CVE-2025-68481 in FastAPI
Summary
by MITRE • 12/19/2025
FastAPI Users allows users to quickly add a registration and authentication system to their FastAPI project. Prior to version 15.0.2, the OAuth login state tokens are completely stateless and carry no per-request entropy or any data that could link them to the session that initiated the OAuth flow. `generate_state_token()` is always called with an empty `state_data` dict, so the resulting JWT only contains the fixed audience claim plus an expiration timestamp. On callback, the library merely checks that the JWT verifies under `state_secret` and is unexpired; there is no attempt to match the state value to the browser that initiated the OAuth request, no correlation cookie, and no server-side cache. Any attacker can hit `/authorize`, capture the server-generated state, finish the upstream OAuth flow with their own provider account, and then trick a victim into loading `.../callback?code=<attacker_code>&state=<attacker_state>`. Because the state JWT is valid for any client for \~1 hour, the victim’s browser will complete the flow. This leads to login CSRF. Depending on the app’s logic, the login CSRF can lead to an account takeover of the victim account or to the victim user getting logged in to the attacker's account. Version 15.0.2 contains a patch for the issue.
Be aware that VulDB is the high quality source for vulnerability data.
Analysis
by VulDB Data Team • 03/05/2026
The vulnerability described in CVE-2025-68481 affects the FastAPI Users library, a popular authentication framework for FastAPI applications that provides quick registration and authentication systems. This security flaw exists in versions prior to 15.0.2 and represents a critical implementation weakness in the OAuth2 authentication flow that could enable attackers to perform login cross-site request forgery attacks. The issue stems from the complete absence of state token entropy and session correlation mechanisms within the library's OAuth implementation, creating a fundamental security gap that undermines the integrity of the authentication process.
The technical flaw lies in how the library generates and validates OAuth state tokens through the `generate_state_token()` function which consistently passes an empty `state_data` dictionary to the token generation process. This results in JSON Web Tokens (JWTs) that contain only a fixed audience claim and expiration timestamp, lacking any per-request entropy or session-specific data that would bind the token to the initiating browser session. The state tokens are generated without any correlation to the originating request context, making them completely stateless and predictable. During the OAuth callback phase, the library performs only basic validation checks ensuring the JWT signature verifies against the `state_secret` and that the token has not expired, without implementing any mechanism to verify that the state token corresponds to the browser session that initiated the OAuth request.
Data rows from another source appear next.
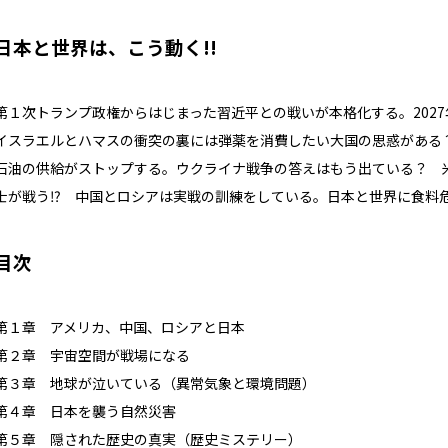
日本と世界は、こう動く!!
第１次トランプ政権からはじまった習近平との戦いが本格化する。20
イスラエルとハマスの衝突の裏には弾薬を消費したい大国の思惑がある
石油の供給がストップする。ウクライナ戦争の答えはもう出ている？ 
士が戦う⁉ 中国とロシアは実戦の訓練をしている。日本と世界に食料
目次
第１章 アメリカ、中国、ロシアと日本
第２章 宇宙空間が戦場になる
第３章 地球が泣いている（異常気象と環境問題）
第４章 日本を襲う自然災害
第５章 隠された歴史の真実（歴史ミステリー）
The operational impact of this vulnerability is severe and directly translates to login cross-site request forgery (CSRF) attacks that can result in account takeover or unauthorized account association. An attacker can exploit this flaw by initiating an OAuth flow through the `/authorize` endpoint, capturing the server-generated state token, completing the upstream OAuth flow with their own provider account, and then tricking a victim into loading a malicious callback URL containing the attacker's authorization code and state token. Since the state JWT remains valid for approximately one hour, the victim's browser will successfully complete the authentication flow, potentially logging them into the attacker's account or enabling the attacker to take control of the victim's account. This vulnerability specifically aligns with CWE-352, which describes Cross-Site Request Forgery, and maps to ATT&CK technique T1566.001 for credential access through phishing.
The mitigation for this vulnerability requires updating to FastAPI Users version 15.0.2 or later, which implements proper state token validation mechanisms. The patched version should incorporate session correlation through the use of correlation cookies, server-side state token caching, or other mechanisms that establish a binding between the OAuth state token and the initiating browser session. Additionally, applications should implement proper input validation and session management practices, including verifying that OAuth state tokens are only valid for the specific browser session that initiated the authentication flow. Organizations should also consider implementing additional security measures such as CSRF tokens for other authentication flows, monitoring for unusual authentication patterns, and ensuring that all third-party authentication libraries are kept up to date with the latest security patches to prevent similar vulnerabilities from being introduced into their applications.